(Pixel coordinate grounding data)
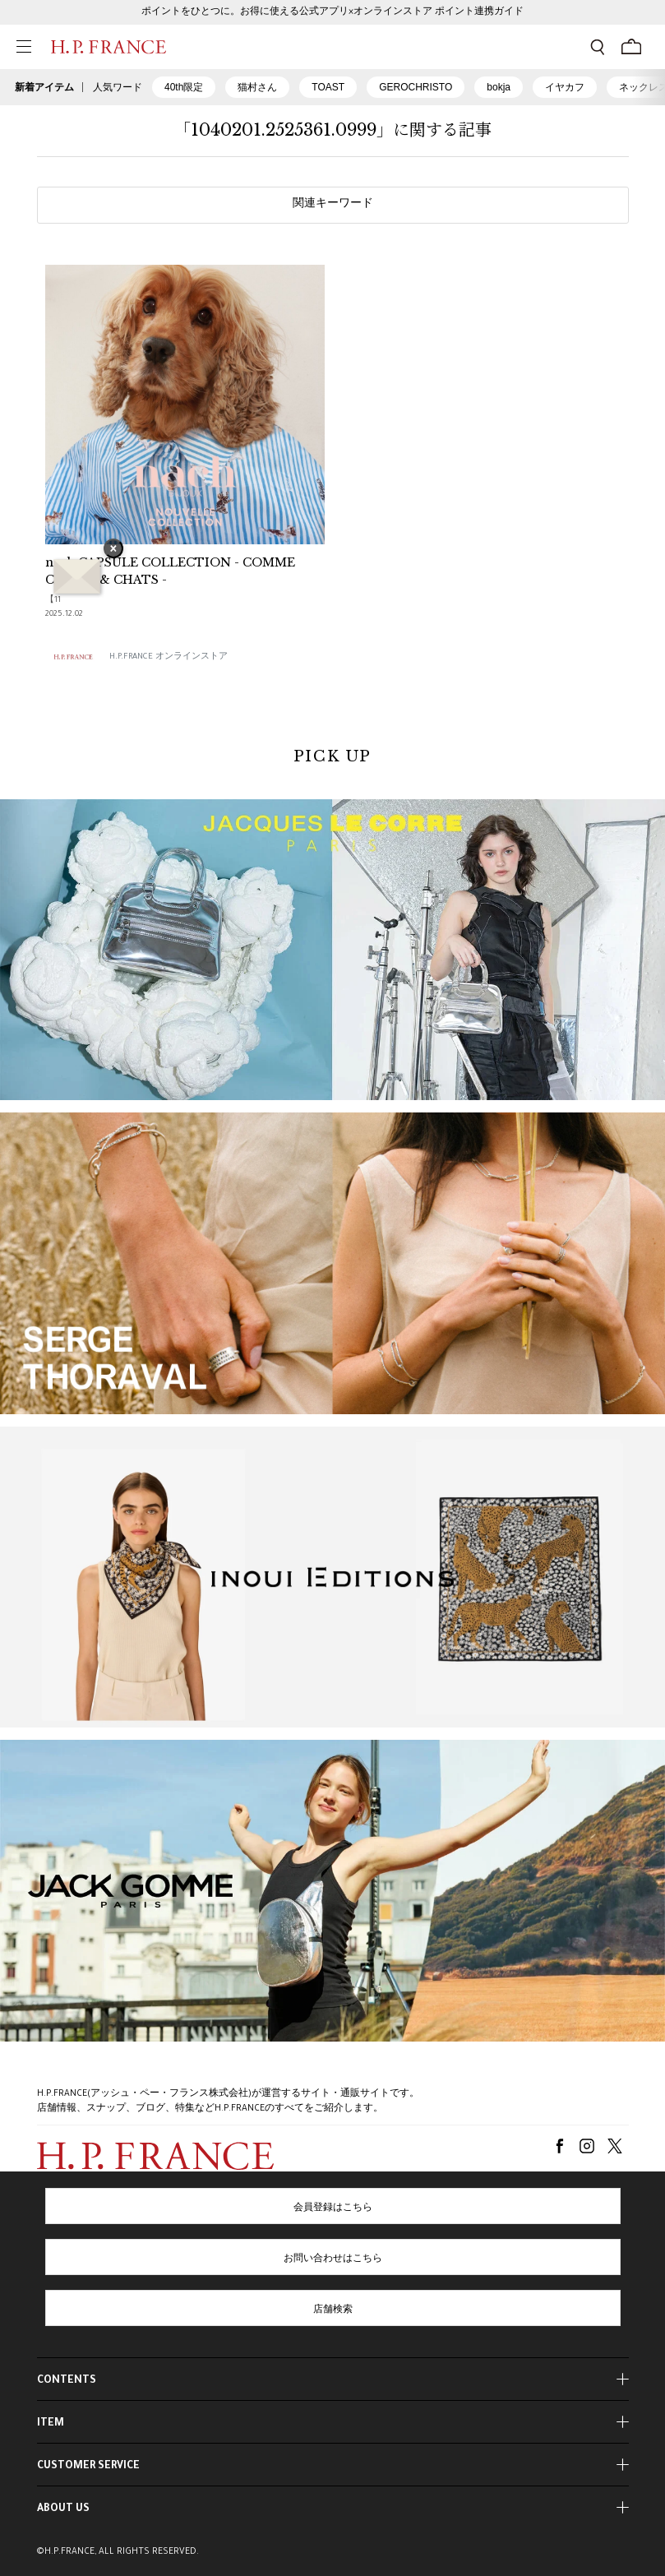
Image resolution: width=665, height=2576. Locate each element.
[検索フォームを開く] (597, 47)
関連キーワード (333, 204)
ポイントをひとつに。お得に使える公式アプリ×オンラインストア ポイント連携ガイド (332, 12)
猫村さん (257, 87)
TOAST (328, 87)
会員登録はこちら (332, 2208)
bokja (498, 87)
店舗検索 (333, 2310)
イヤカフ (564, 87)
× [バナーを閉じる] (113, 550)
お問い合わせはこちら (333, 2259)
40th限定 (183, 87)
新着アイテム (44, 87)
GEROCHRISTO (415, 87)
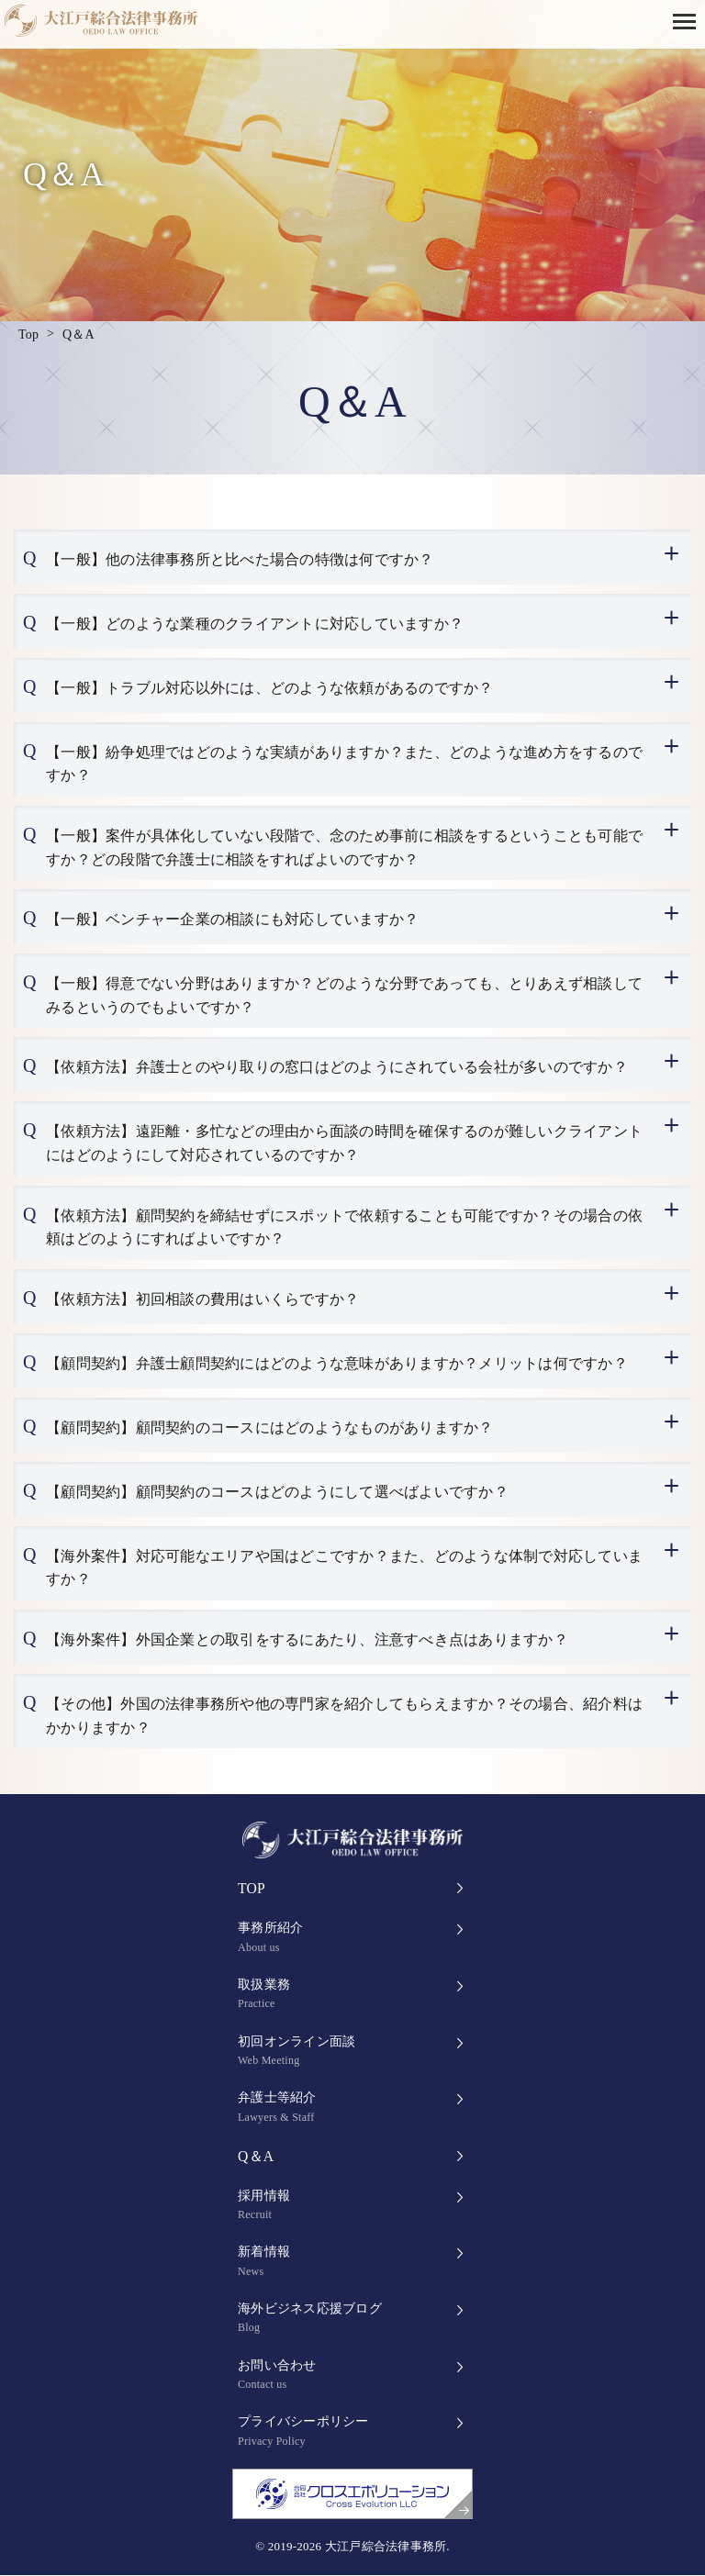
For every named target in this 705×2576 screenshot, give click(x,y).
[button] (689, 20)
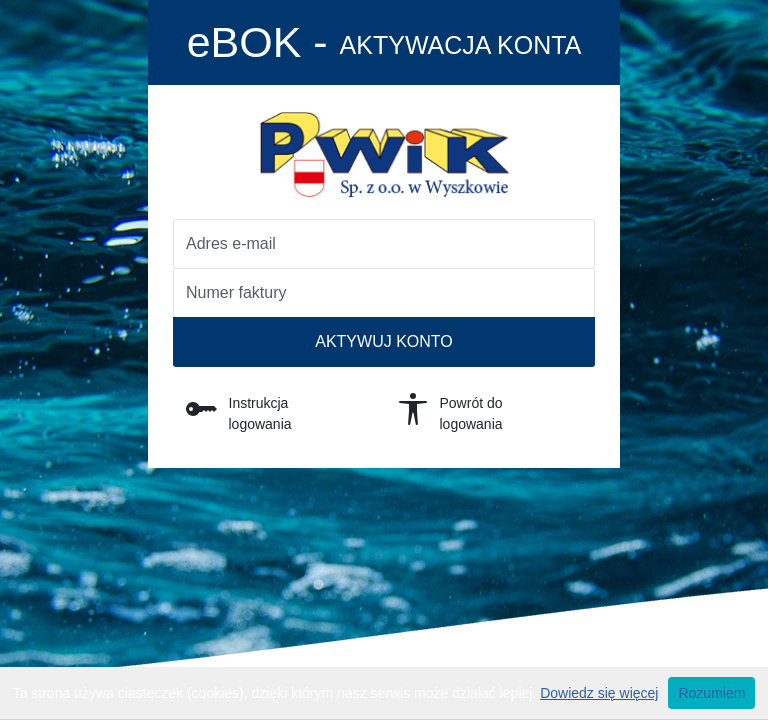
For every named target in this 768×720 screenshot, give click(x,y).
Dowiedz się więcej (599, 693)
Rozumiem (711, 693)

What needs to be done: Which lines in the data above hold the word "give"? Return each of them.

Solution below:
For every named target in this 705×2576 screenshot, give click(x,y).
For every named target in this 768×720 screenshot, give click(x,y).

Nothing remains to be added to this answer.